Work out how many lines of the records contain "plan". Answer with the number and nothing else.

(Data extracted from a collection)
===============
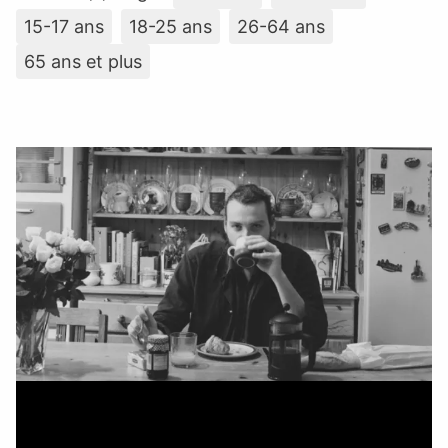
15-17 ans
18-25 ans
26-64 ans
65 ans et plus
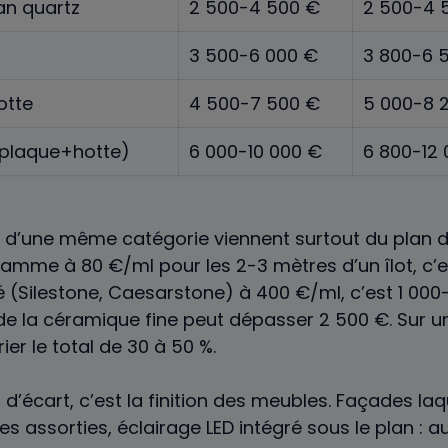
an quartz
2 500-4 500 €
2 500-4 
3 500-6 000 €
3 800-6 
otte
4 500-7 500 €
5 000-8 
+plaque+hotte)
6 000-10 000 €
6 800-12
n d’une même catégorie viennent surtout du plan de
 gamme à 80 €/ml pour les 2-3 mètres d’un îlot, c’
é (Silestone, Caesarstone) à 400 €/ml, c’est 1 000
de la céramique fine peut dépasser 2 500 €. Sur un
ier le total de 30 à 50 %.
 d’écart, c’est la finition des meubles. Façades la
es assorties, éclairage LED intégré sous le plan : a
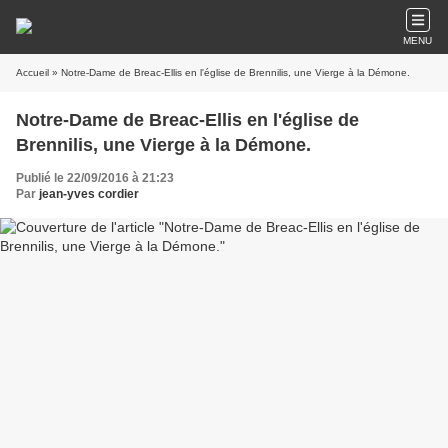
MENU
Accueil
» Notre-Dame de Breac-Ellis en l'église de Brennilis, une Vierge à la Démone.
Notre-Dame de Breac-Ellis en l'église de
Brennilis, une Vierge à la Démone.
Publié le 22/09/2016 à 21:23
Par
jean-yves cordier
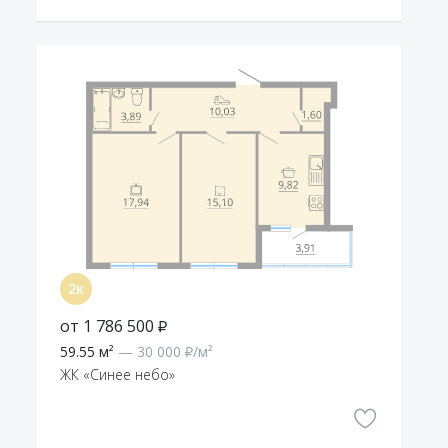
от 1 786 500 ₽
59.55 м²
— 30 000 ₽/м²
ЖК «Синее небо»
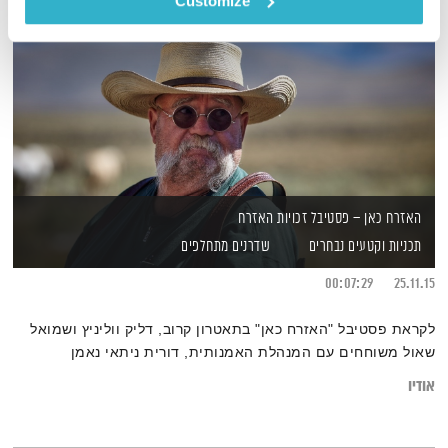
Customize
האזרח כאן – פסטיבל זכויות האזרח
תכניות וקטעים נבחרים
שדרנים מתחלפים
00:07:29
25.11.15
לקראת פסטיבל "האזרח כאן" בתאטרון קרוב, דליק ווליניץ ושמואל
שאול משוחחים עם המנהלת האמנותית, דורית ניתאי נאמן
אודיו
===============
* REPLY TO THE TASK *
2